Requesting you to accept my sincere thanks for the address with which you have thought proper to honor me, I entreat you to be persuaded of the respectful and affectionate consideration with which I receive it.1
Elected by the suffrages of a too partial country to the eminent and arduous station, which I now hold, it is peculiarly flattering to find an approbation of my conduct in the judgment of men, whose reverend characters must sanction the opinions they are pleased to express.
Unacquainted with the expression of sentiments which I do not feel, you will do me justice by believing confidently in my disposition to promote the interests of science and true religion.
It gives me sincere satisfaction to learn the flourishing state of your literary Republic—assured of its’ efficiency in the past events of our political system, and of its’ further influence on those means which make the best support of good government, I rejoice that the direction of its’ measures is lodged with men, whose approved knowledge, integrity, and patriotism give an unquestionable assurance of their success.
That the Muses may long enjoy a tranquil residence within the walls of your University, and that you, Gentlemen, may be happy in contemplating the progress of improvement through the various branches of your important departments, are among the most pleasing of my wishes and expectations.
LS, MH-Ar; LB, DLC:GW.
On 26 Oct. Joseph Willard, president of Harvard, wrote GW a brief note inquiring whether “the President has determined upon the time, when the Corporation of the University in Cambridge may have the honor of waiting upon Him, to present their Address, He may have the opportunity of informing Dr Willard by the bearer, who will wait his commands” (DLC:GW). According to GW’s diary entry of 27 Oct., the Harvard address, along with several others, was presented before 3:00 P.M. on that day (Diaries description begins Donald Jackson and Dorothy Twohig, eds. The Diaries of George Washington. 6 vols. Charlottesville, Va., 1976–79. description ends , 5:477).

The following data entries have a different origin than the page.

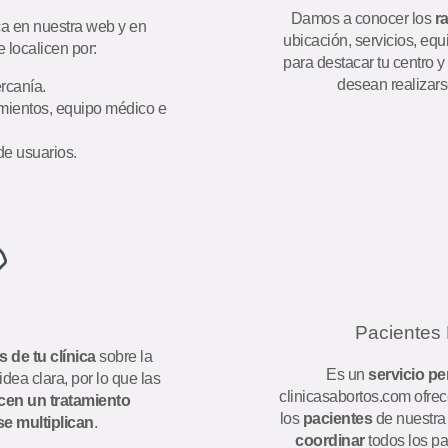
Damos a conocer los
r
ca en nuestra web y en
ubicación, servicios, eq
 localicen por:
para destacar tu centro y
desean realizars
ercanía.
tamientos, equipo médico e
de usuarios.
Paciente
s de tu clínica
sobre la
Es un
servicio p
dea clara, por lo que las
clinicasabortos.com ofre
icen un tratamiento
los
pacientes
de nuestr
se multiplican
.
coordinar
todos los pa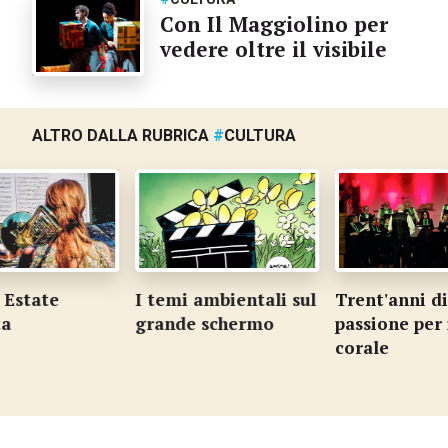
Con Il Maggiolino per
vedere oltre il visibile
ALTRO DALLA RUBRICA
#
CULTURA
 Estate
I temi ambientali sul
Trent'anni di
a
grande schermo
passione per 
corale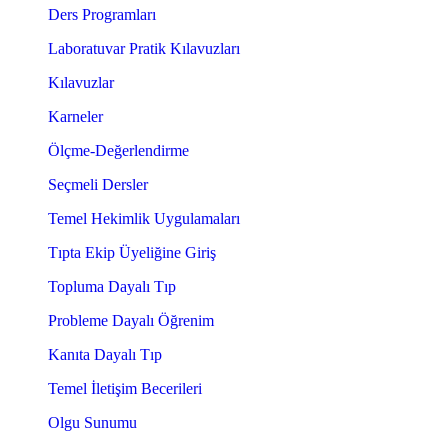
Ders Programları
Laboratuvar Pratik Kılavuzları
Kılavuzlar
Karneler
Ölçme-Değerlendirme
Seçmeli Dersler
Temel Hekimlik Uygulamaları
Tıpta Ekip Üyeliğine Giriş
Topluma Dayalı Tıp
Probleme Dayalı Öğrenim
Kanıta Dayalı Tıp
Temel İletişim Becerileri
Olgu Sunumu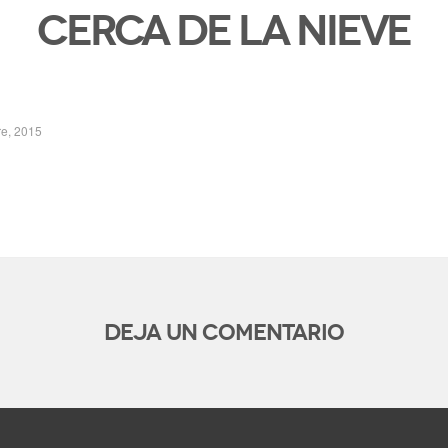
Cerca de la nieve
e, 2015
Deja un comentario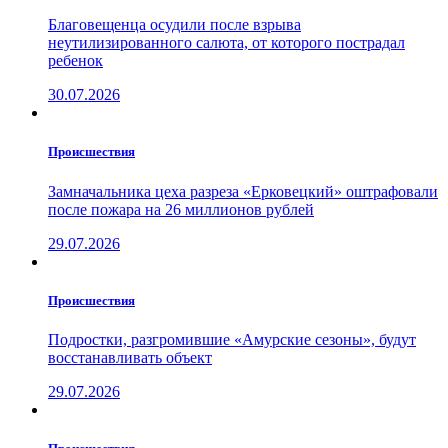
Благовещенца осудили после взрыва
неутилизированного салюта, от которого пострадал
ребенок
30.07.2026
Проиcшествия
Замначальника цеха разреза «Ерковецкий» оштрафовали
после пожара на 26 миллионов рублей
29.07.2026
Проиcшествия
Подростки, разгромившие «Амурские сезоны», будут
восстанавливать объект
29.07.2026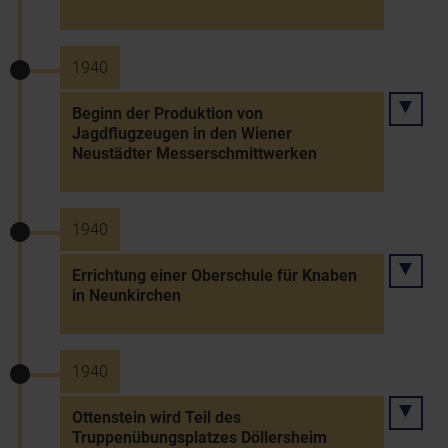
1940
Beginn der Produktion von
Jagdflugzeugen in den Wiener
Neustädter Messerschmittwerken
1940
Errichtung einer Oberschule für Knaben
in Neunkirchen
1940
Ottenstein wird Teil des
Truppenübungsplatzes Döllersheim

1. The address from Harvard, dated 27 Oct. and signed by Joseph Willard, states that “It is with singular pleasure that we, the President and Fellows of Harvard University in Cambridge, embrace the opportunity, which your most acceptable visit to this part of the country gives us of paying our respects to the first magistrate of the United States.
“It afforded us the highest satisfaction to find this large, and respectable nation unanimous in placing at the head of the new Government the firm and disinterested Patriot—the illustrious and intrepid Soldier, who, during her struggles in the cause of Liberty, braving every difficulty and danger in the field, under the smiles of a kind Providence, led her armies to victory and triumph and finally established her freedom and independence. Nor were we less gratified when we found that the Person, whose military skill and exertions had been so happily succeeded, actuated by the same spirit of Patriotism, did not decline the arduous and toilsome office, but, listening to the voice of his country, left the tranquil scenes of private life to secure those national blessings we were in the utmost danger of losing. We were fully persuaded that the Man who during so great a length of time, and in the most trying circumstances had been accepted by the multitude of his brethren, would in this new station, enjoy their entire confidence and enjoy their highest esteem: nor have we been disappointed.
“Permit us, Sir, to congratulate you on the happy establishment of the Government of the union, on the patriotism and wisdom which have marked its public transactions, and the very general approbation which the People have given to its measures. At the same time, Sir, being fully sensible that you are strongly impressed with the necessity of religion, virtue, and solid learning for supporting freedom and good government, and fixing the happiness of the People upon a firm and permanent basis we beg leave to recommend to your favorable notice the University entrusted to our care, which was early founded for promoting these important Ends. When you took the command of the troops of your country, you saw the university in a state of depression—its members dispersed—its literary treasures removed—and the Muses fled from the din of arms, then heard within its walls. Happily restored in the course of a few months, by your glorious successes, to its former privileges, and to a state of tranquillity, it received its returning members; and our youth have since pursued, without interruption, their literary courses, and fitted themselves for usefulness in Church and State. The public rooms, which you formerly saw empty, are now replenished with the necessary means of improving the human mind in literature and science; and every thing within the walls wears the aspect of Peace, so necessary to the cultivation of the useful arts. While we exert ourselves, in our corporate capacity, to promote the great objects of this Institution, we rest assured of your protection and patronage.
“We wish you, Sir, the aid and support of Heaven while you are discharging the duties of your most important station. May your success, in promoting the best interests of the Nation, be equal to your highest wishes! And after you shall have long rejoiced in the prosperity and glory of your country, may you receive the approbation of him who ruleth among the nations” (DLC:GW).